| Aim of the task |
For every line below, restate it exactly and drop the images.

| Data records |
········
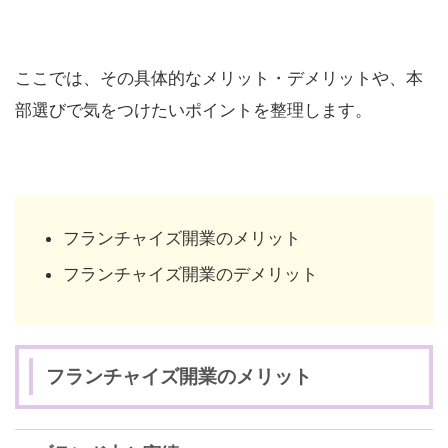
ここでは、その具体的なメリット・デメリットや、本
部選びで気をつけたいポイントを整理します。
フランチャイズ開業のメリット
フランチャイズ開業のデメリット
フランチャイズ開業のメリット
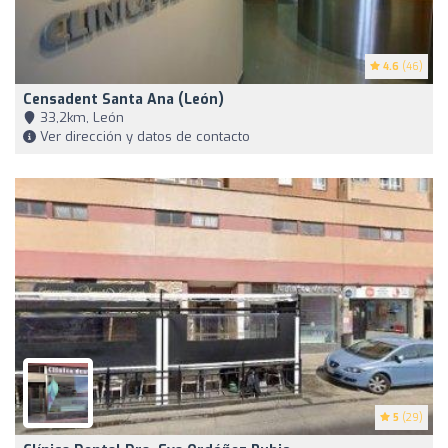
4.6
(46)
Censadent Santa Ana (León)
33,2km, León
Ver dirección y datos de contacto
5
(29)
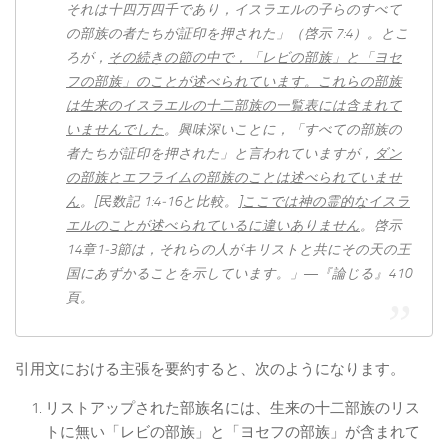
それは十四万四千であり，イスラエルの子らのすべて
の部族の者たちが証印を押された」（啓示 7:4）。とこ
ろが，
その続きの節の中で，「レビの部族」と「ヨセ
フの部族」のことが述べられています。これらの部族
は生来のイスラエルの十二部族の一覧表には含まれて
いませんでした
。興味深いことに，「すべての部族の
者たちが証印を押された」と言われていますが，
ダン
の部族とエフライムの部族のことは述べられていませ
ん
。[民数記 1:4‐16と比較。]
ここでは神の霊的なイスラ
エルのことが述べられているに違いありません
。啓示
14章1‐3節は，それらの人がキリストと共にその天の王
国にあずかることを示しています。」―『論じる』410
頁。
引用文における主張を要約すると、次のようになります。
リストアップされた部族名には、生来の十二部族のリス
トに無い「レビの部族」と「ヨセフの部族」が含まれて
········
| Output of the task |
ここでは、その具体的なメリット・デメリットや、本
部選びで気をつけたいポイントを整理します。
フランチャイズ開業のメリット
フランチャイズ開業のデメリット
フランチャイズ開業のメリット
4.6
(46)
Censadent Santa Ana (León)
33,2km, León
Ver dirección y datos de contacto
5
(29)
それは十四万四千であり，イスラエルの子らのすべて
の部族の者たちが証印を押された」（啓示 7:4）。とこ
ろが，
その続きの節の中で，「レビの部族」と「ヨセ
フの部族」のことが述べられています。これらの部族
は生来のイスラエルの十二部族の一覧表には含まれて
いませんでした
。興味深いことに，「すべての部族の
者たちが証印を押された」と言われていますが，
ダン
の部族とエフライムの部族のことは述べられていませ
ん
。[民数記 1:4‐16と比較。]
ここでは神の霊的なイスラ
エルのことが述べられているに違いありません
。啓示
14章1‐3節は，それらの人がキリストと共にその天の王
国にあずかることを示しています。」―『論じる』410
頁。
引用文における主張を要約すると、次のようになります。
リストアップされた部族名には、生来の十二部族のリス
トに無い「レビの部族」と「ヨセフの部族」が含まれて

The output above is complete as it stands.